Information:
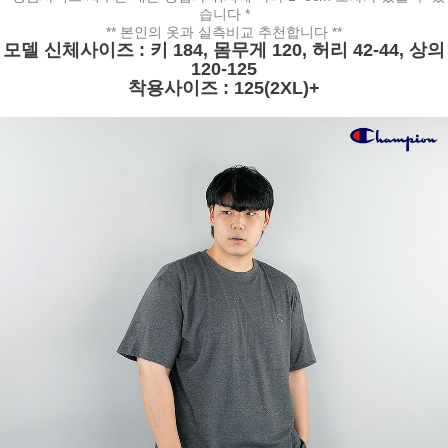
습니다 *
** 본인의 옷과 실측비교 추천합니다 **
모델 신체사이즈 : 키 184, 몸무게 120, 허리 42-44, 상의
120-125
착용사이즈 : 125(2XL)+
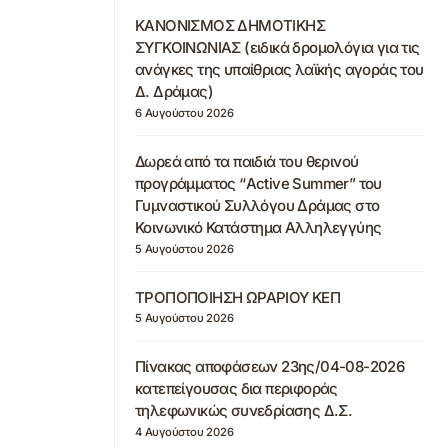
ΚΑΝΟΝΙΣΜΟΣ ΔΗΜΟΤΙΚΗΣ
ΣΥΓΚΟΙΝΩΝΙΑΣ (ειδικά δρομολόγια για τις
ανάγκες της υπαίθριας λαϊκής αγοράς του
Δ. Δράμας)
6 Αυγούστου 2026
Δωρεά από τα παιδιά του θερινού
προγράμματος “Active Summer” του
Γυμναστικού Συλλόγου Δράμας στο
Κοινωνικό Κατάστημα Αλληλεγγύης
5 Αυγούστου 2026
ΤΡΟΠΟΠΟΙΗΣΗ ΩΡΑΡΙΟΥ ΚΕΠ
5 Αυγούστου 2026
Πίνακας αποφάσεων 23ης/04-08-2026
κατεπείγουσας δια περιφοράς
τηλεφωνικώς συνεδρίασης Δ.Σ.
4 Αυγούστου 2026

Required work:
Pictures aside, print every line of the material exactly.

Answer section:
습니다 *
** 본인의 옷과 실측비교 추천합니다 **
모델 신체사이즈 : 키 184, 몸무게 120, 허리 42-44, 상의
120-125
착용사이즈 : 125(2XL)+
ΚΑΝΟΝΙΣΜΟΣ ΔΗΜΟΤΙΚΗΣ
ΣΥΓΚΟΙΝΩΝΙΑΣ (ειδικά δρομολόγια για τις
ανάγκες της υπαίθριας λαϊκής αγοράς του
Δ. Δράμας)
6 Αυγούστου 2026
Δωρεά από τα παιδιά του θερινού
προγράμματος “Active Summer” του
Γυμναστικού Συλλόγου Δράμας στο
Κοινωνικό Κατάστημα Αλληλεγγύης
5 Αυγούστου 2026
ΤΡΟΠΟΠΟΙΗΣΗ ΩΡΑΡΙΟΥ ΚΕΠ
5 Αυγούστου 2026
Πίνακας αποφάσεων 23ης/04-08-2026
κατεπείγουσας δια περιφοράς
τηλεφωνικώς συνεδρίασης Δ.Σ.
4 Αυγούστου 2026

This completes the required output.